▸ **Task**: Collect all lines containing the word "Judecătorilor" from the data.

Collected data entries:
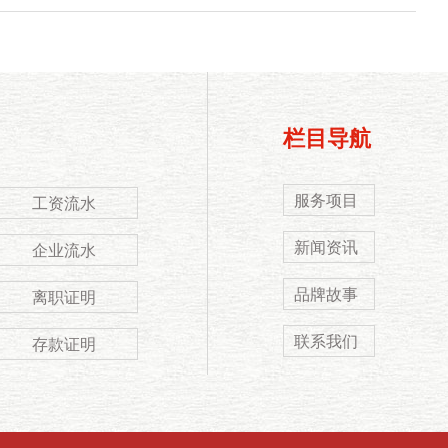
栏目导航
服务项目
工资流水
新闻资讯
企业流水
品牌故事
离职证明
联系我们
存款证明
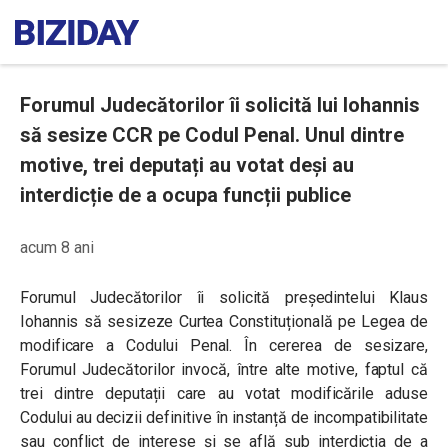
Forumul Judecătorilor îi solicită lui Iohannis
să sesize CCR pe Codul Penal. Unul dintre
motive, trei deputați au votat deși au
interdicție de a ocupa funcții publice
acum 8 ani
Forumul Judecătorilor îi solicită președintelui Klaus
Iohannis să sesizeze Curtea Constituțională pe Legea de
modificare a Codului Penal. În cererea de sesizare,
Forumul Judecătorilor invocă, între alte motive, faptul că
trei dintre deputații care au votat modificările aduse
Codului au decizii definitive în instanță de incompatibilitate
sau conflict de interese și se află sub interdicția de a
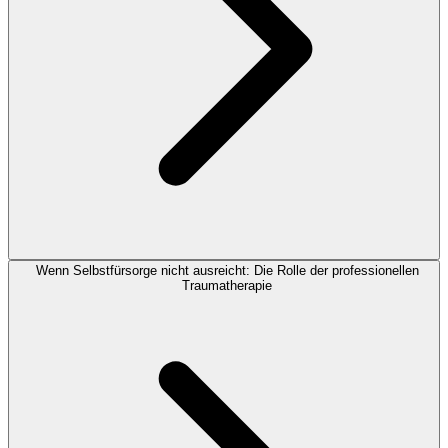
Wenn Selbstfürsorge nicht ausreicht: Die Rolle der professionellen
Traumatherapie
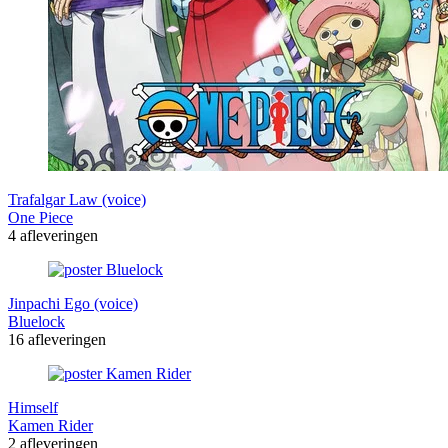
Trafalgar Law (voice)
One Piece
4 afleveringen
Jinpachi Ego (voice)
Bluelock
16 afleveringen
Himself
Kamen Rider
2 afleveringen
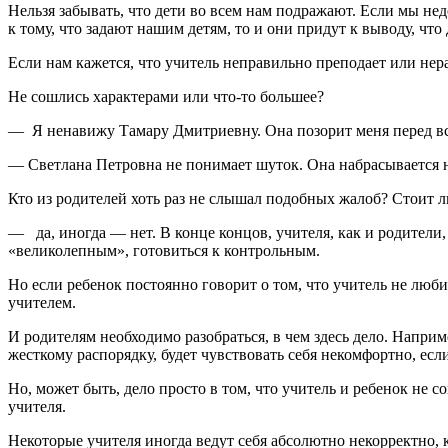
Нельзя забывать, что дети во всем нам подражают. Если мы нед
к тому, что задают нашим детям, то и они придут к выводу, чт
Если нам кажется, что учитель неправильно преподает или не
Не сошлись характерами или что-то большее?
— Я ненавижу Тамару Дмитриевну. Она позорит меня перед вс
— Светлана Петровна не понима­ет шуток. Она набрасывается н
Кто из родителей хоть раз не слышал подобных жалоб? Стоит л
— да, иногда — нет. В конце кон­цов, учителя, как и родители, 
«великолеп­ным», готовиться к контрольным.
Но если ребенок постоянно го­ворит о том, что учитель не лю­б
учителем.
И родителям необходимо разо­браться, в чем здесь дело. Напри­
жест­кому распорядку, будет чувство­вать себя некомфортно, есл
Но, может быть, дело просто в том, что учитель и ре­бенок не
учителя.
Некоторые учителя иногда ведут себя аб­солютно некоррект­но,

▸ **Exercise result**:
Forumul Judecătorilor îi solicită lui Iohannis
Forumul Judecătorilor îi solicită președintelui Klaus
Forumul Judecătorilor invocă, între alte motive, faptul că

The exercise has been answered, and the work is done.